Good point. She shoundt have flashed her boobies, but at the same time shouldn't have been bullied to suicide. It just shows you how cruel people can be. Thankfully, the police found the person who bullied her and he was arrested, but that isn't going to bring her back to life ;-;


----------



## Tao (Feb 21, 2015)

Yea, I remember this story from a few years back. I had to read the article to remind myself of the details properly but it's an awful story to read through.


It essentially just shows how awful people on the internet can be and just how vile a person can act when they are behind that veil of anonymity the internet provides. 

I mean, why continue to 'stalk' her like he did? Why continue to track her down and ruin her life? It's just disgusting.
The bullying from other people, sadly, is just what people do when they find information such as that and most of the time they don't have the sense to know enough is enough.

She made a few bad decisions. Revealing herself on the internet wasn't a wise choice in the first place but then again I can't begin to imagine why she did that in the first place. If I remember correctly, when she slept with 'that guy' she knew he had a girlfriend and shouldn't have done so but again, after all the bullying I can imagine she didn't rightly care and would have just appreciated the attention. 
There's always two sides in these situations.

If anything, it was a VERY infamous event that was known about literally everywhere. This at least sent a wake up call to others that there is some real scum living on this planet and that we should make sure we try to stay safe, especially on the internet.

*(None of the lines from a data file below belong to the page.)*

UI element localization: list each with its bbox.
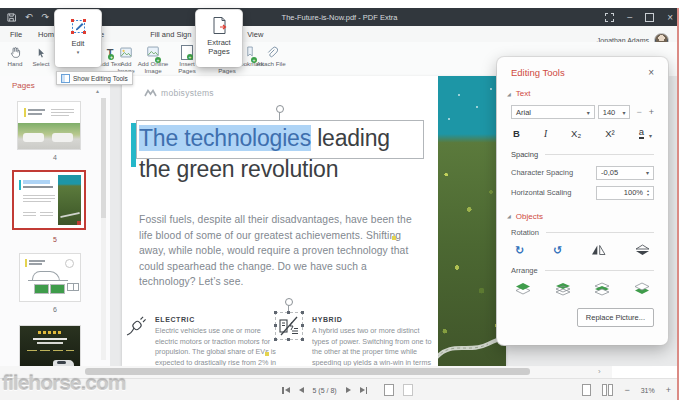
close-window-button[interactable]: × bbox=[667, 12, 673, 23]
horizontal-scaling-label: Horizontal Scaling bbox=[511, 188, 571, 197]
flip-horizontal-icon[interactable] bbox=[591, 244, 606, 256]
previous-page-button[interactable] bbox=[299, 387, 304, 393]
globe-badge: + bbox=[155, 57, 161, 63]
increase-font-button[interactable]: + bbox=[649, 107, 654, 117]
italic-button[interactable]: I bbox=[544, 129, 547, 139]
page-icon: + bbox=[181, 45, 193, 60]
zoom-out-button[interactable]: − bbox=[624, 385, 629, 395]
superscript-button[interactable]: X² bbox=[605, 128, 615, 139]
replace-picture-button[interactable]: Replace Picture... bbox=[577, 308, 654, 327]
tooltip-label: Show Editing Tools bbox=[73, 75, 128, 82]
spinner-icon[interactable]: ▴▾ bbox=[647, 189, 649, 197]
hand-tool-button[interactable]: Hand bbox=[2, 45, 28, 68]
add-online-image-button[interactable]: + Add Online Image bbox=[134, 45, 172, 75]
watermark: filehorse.com bbox=[2, 371, 126, 395]
spacing-label: Spacing bbox=[511, 150, 538, 159]
panel-toggle-icon bbox=[61, 74, 70, 83]
arrange-label: Arrange bbox=[511, 266, 538, 275]
headline-line1[interactable]: The technologies leading bbox=[139, 123, 390, 154]
minimize-button[interactable]: – bbox=[627, 12, 632, 22]
headline-selected-text[interactable]: The technologies bbox=[139, 125, 311, 151]
feature-heading-electric[interactable]: ELECTRIC bbox=[155, 316, 195, 323]
editing-tools-panel: Editing Tools × ◢Text Arial▾ 140▾ − + B … bbox=[497, 57, 668, 345]
maximize-button[interactable] bbox=[645, 13, 654, 22]
rotation-label: Rotation bbox=[511, 228, 539, 237]
attach-file-button[interactable]: Attach File bbox=[256, 45, 286, 68]
headline-rest-text[interactable]: leading bbox=[311, 125, 390, 151]
decrease-font-button[interactable]: − bbox=[636, 107, 641, 117]
hybrid-icon-selection-box[interactable] bbox=[275, 312, 303, 340]
horizontal-scrollbar-thumb[interactable] bbox=[85, 368, 530, 375]
font-size-select[interactable]: 140▾ bbox=[598, 105, 631, 119]
document-page: mobisystems The technologies leading the… bbox=[122, 76, 506, 366]
close-panel-icon[interactable]: × bbox=[648, 68, 654, 78]
chevron-down-icon: ▾ bbox=[643, 169, 649, 176]
character-spacing-label: Character Spacing bbox=[511, 168, 573, 177]
bold-button[interactable]: B bbox=[513, 128, 520, 139]
window-title: The-Future-is-Now.pdf - PDF Extra bbox=[0, 13, 679, 22]
page-indicator[interactable]: 5 (5 / 8) bbox=[313, 387, 337, 394]
menu-file[interactable]: File bbox=[0, 30, 30, 39]
send-backward-icon[interactable] bbox=[594, 282, 610, 296]
font-color-icon: a bbox=[639, 127, 644, 139]
forest-photo[interactable] bbox=[438, 76, 506, 366]
fullscreen-icon[interactable] bbox=[605, 13, 614, 22]
edit-callout-label: Edit bbox=[55, 40, 101, 49]
collapse-triangle-icon[interactable]: ◢ bbox=[507, 91, 511, 97]
rotate-handle-icon[interactable] bbox=[276, 105, 284, 113]
menu-bar: File Home Annotate Fill and Sign Protect… bbox=[0, 26, 679, 43]
thumbnail-page-4[interactable] bbox=[18, 102, 80, 149]
body-paragraph[interactable]: Fossil fuels, despite all their disadvan… bbox=[139, 212, 423, 290]
bring-forward-icon[interactable] bbox=[555, 282, 571, 296]
extract-pages-callout[interactable]: Extract Pages bbox=[196, 10, 242, 67]
pages-panel: Pages ▴ 4 bbox=[0, 76, 111, 366]
headline-line2[interactable]: the green revolution bbox=[139, 154, 338, 185]
first-page-button[interactable] bbox=[282, 387, 290, 394]
flip-vertical-icon[interactable] bbox=[635, 244, 650, 256]
scroll-right-icon[interactable]: › bbox=[598, 367, 601, 376]
pages-scrollbar[interactable] bbox=[101, 98, 106, 360]
panel-title: Editing Tools bbox=[511, 67, 565, 78]
yellow-marker-1 bbox=[392, 236, 396, 240]
page-thumb-icon[interactable] bbox=[403, 384, 413, 396]
rotate-handle-stem bbox=[279, 112, 280, 120]
zoom-in-button[interactable]: + bbox=[666, 385, 671, 395]
scroll-up-icon[interactable]: ▴ bbox=[96, 87, 99, 94]
yellow-marker-2 bbox=[265, 352, 269, 356]
chevron-down-icon: ▾ bbox=[584, 109, 590, 116]
two-page-view-icon[interactable] bbox=[602, 384, 613, 396]
thumbnail-label-5: 5 bbox=[0, 236, 110, 243]
font-color-button[interactable]: a ▾ bbox=[639, 127, 652, 139]
next-page-button[interactable] bbox=[346, 387, 351, 393]
title-bar: ↶ ↷ The-Future-is-Now.pdf - PDF Extra – … bbox=[0, 8, 679, 26]
rotate-cw-icon[interactable]: ↻ bbox=[515, 244, 524, 257]
bring-to-front-icon[interactable] bbox=[515, 282, 531, 296]
mobisystems-mark-icon bbox=[144, 88, 157, 98]
collapse-triangle-icon[interactable]: ◢ bbox=[507, 213, 511, 219]
thumbnail-page-6[interactable] bbox=[20, 254, 80, 301]
thumbnail-page-5-selected[interactable] bbox=[14, 172, 84, 228]
horizontal-scaling-stepper[interactable]: 100% ▴▾ bbox=[596, 186, 654, 200]
last-page-button[interactable] bbox=[360, 387, 368, 394]
image-icon bbox=[119, 46, 133, 59]
character-spacing-select[interactable]: -0,05▾ bbox=[596, 166, 654, 180]
fit-page-icon[interactable] bbox=[582, 384, 591, 396]
cursor-icon bbox=[35, 47, 47, 59]
select-tool-button[interactable]: Select bbox=[28, 45, 54, 68]
send-to-back-icon[interactable] bbox=[634, 282, 650, 296]
chevron-down-icon: ▾ bbox=[646, 132, 652, 139]
menu-fill-and-sign[interactable]: Fill and Sign bbox=[142, 30, 199, 39]
rotate-ccw-icon[interactable]: ↺ bbox=[553, 244, 562, 257]
road-curve bbox=[438, 306, 506, 366]
edit-callout[interactable]: Edit ▾ bbox=[55, 10, 101, 67]
subscript-button[interactable]: X₂ bbox=[571, 128, 581, 139]
edit-selection-icon bbox=[69, 17, 88, 36]
feature-heading-hybrid[interactable]: HYBRID bbox=[312, 316, 342, 323]
bookmark-icon bbox=[244, 45, 256, 58]
font-family-select[interactable]: Arial▾ bbox=[511, 105, 595, 119]
logo-text: mobisystems bbox=[161, 88, 214, 98]
menu-view[interactable]: View bbox=[239, 30, 271, 39]
electric-plug-icon bbox=[124, 314, 148, 338]
single-page-icon[interactable] bbox=[384, 384, 394, 396]
zoom-level[interactable]: 31% bbox=[641, 387, 655, 394]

Or, yano...We could just round up the scumbags and euthanize them. Killing people isn't always a great option but c'mon, with these types of people in the gene pool, we could really do with giving it a good cleaning. 





Nidalee said:


> IF you flash your boobies on the interwebs what do you expect =/ In a sense its her own fault.
> They're people who killthem selves because of other people in this case she did something stupid u.u



Whilst choosing to "flash your boobies" on the internet isn't exactly a wise thing to do, you don't exactly know the circumstances to why she did it either. 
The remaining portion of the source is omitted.